I kept checking after sunset tonight to try to get my first glimpse of the Moon after LRO's LOI, but clouds covered all but a small strip of sky along the horizon. It wasn't until late (9:43 PM EDT, to be exact) that I finally spotted it in that strip from my mom's apartment window. I called my colleague Scott Walling (manning the flight software station in the LSR) to tell him to look for it when he went off shift at 10, and then we went outside to get a better view for ourselves and talked for a while.
If I'd thought ahead, I would've asked my Flight Dynamics colleagues where LRO was in its orbit at particular times. There's no chance of seeing it, but it's cool to have a rough idea of where it should be while you're looking at the Moon. I do know that LRO is orbiting the Moon counter-clockwise as we currently see it. The orbit (as of tonight) takes it as close as about 120 miles above the south pole, and as far as a thousand above the north. That would be about half the width of the lunar disk away from the northern edge.
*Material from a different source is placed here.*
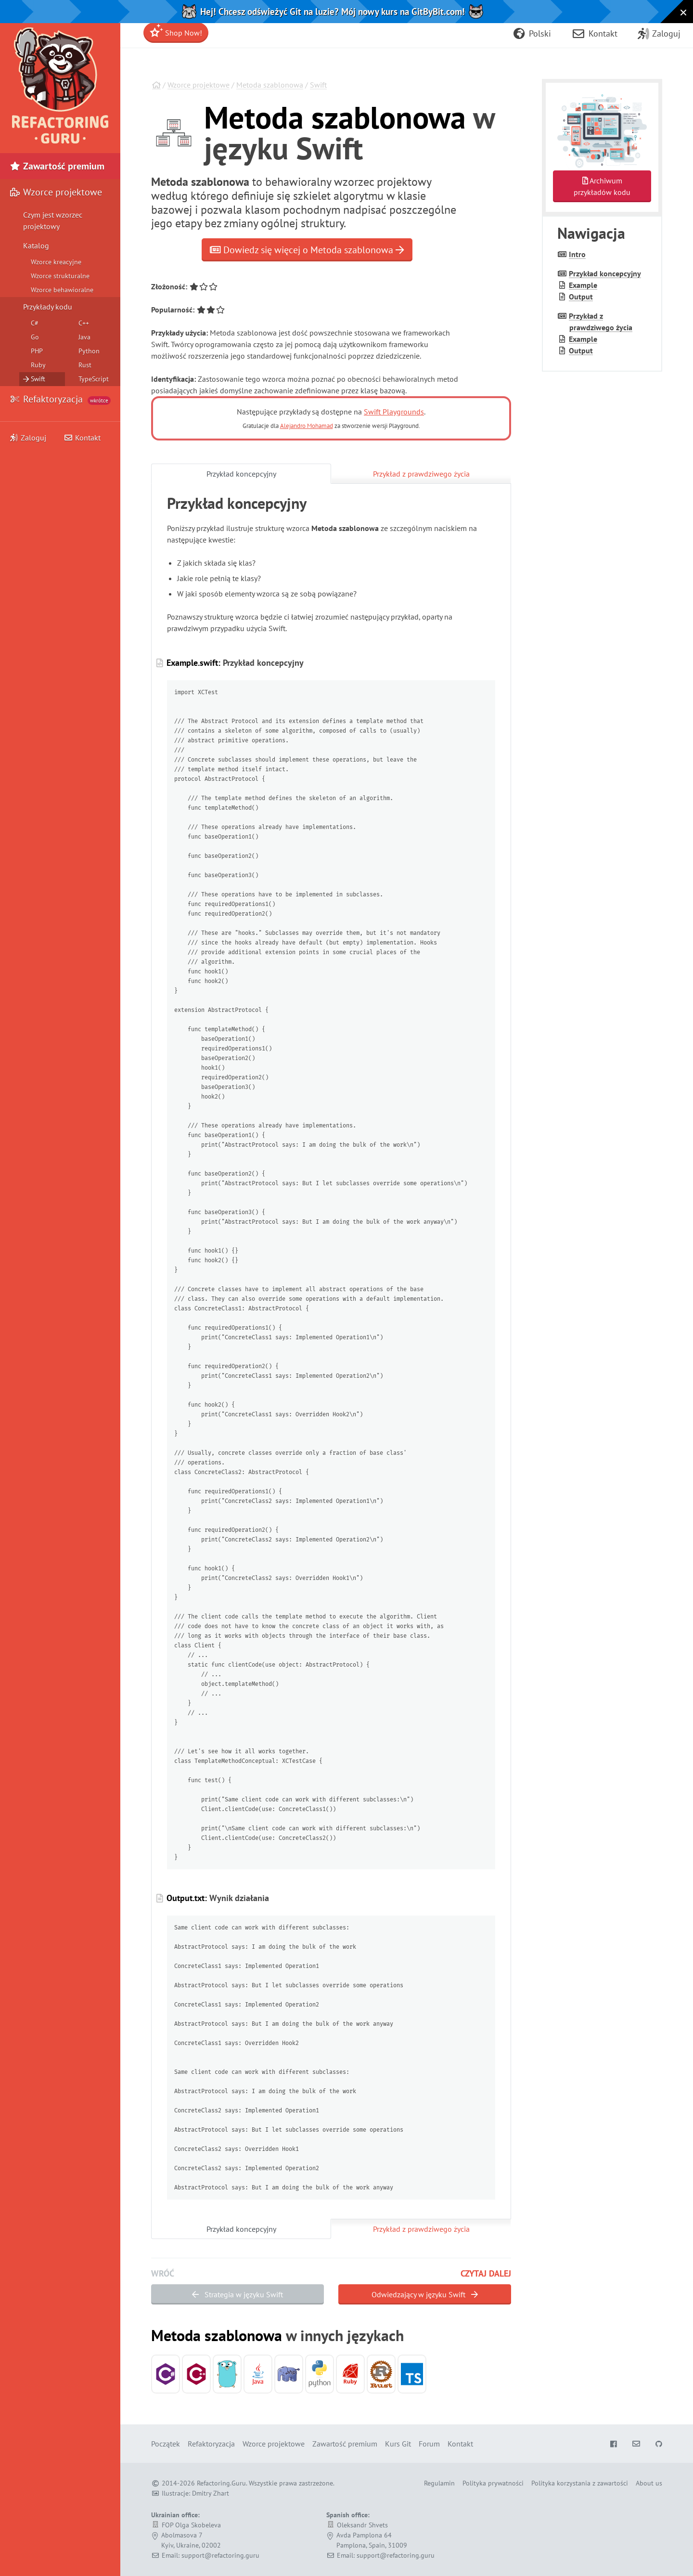 This screenshot has height=2576, width=693. What do you see at coordinates (93, 379) in the screenshot?
I see `TypeScript` at bounding box center [93, 379].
As is often the case when the Moon is a crescent, we could faintly see some of the surface features on its night side. That's caused by Earthlight. A nearly full Earth (four times larger than the Moon appears in our sky) is shining in the Moon's (and LRO's) sky now, with only a sliver of darkness along its eastern edge. (The phase of Earth's disk as seen from the Moon is always a mirror image of the Moon's phase as we see it, with light and dark areas reversed.)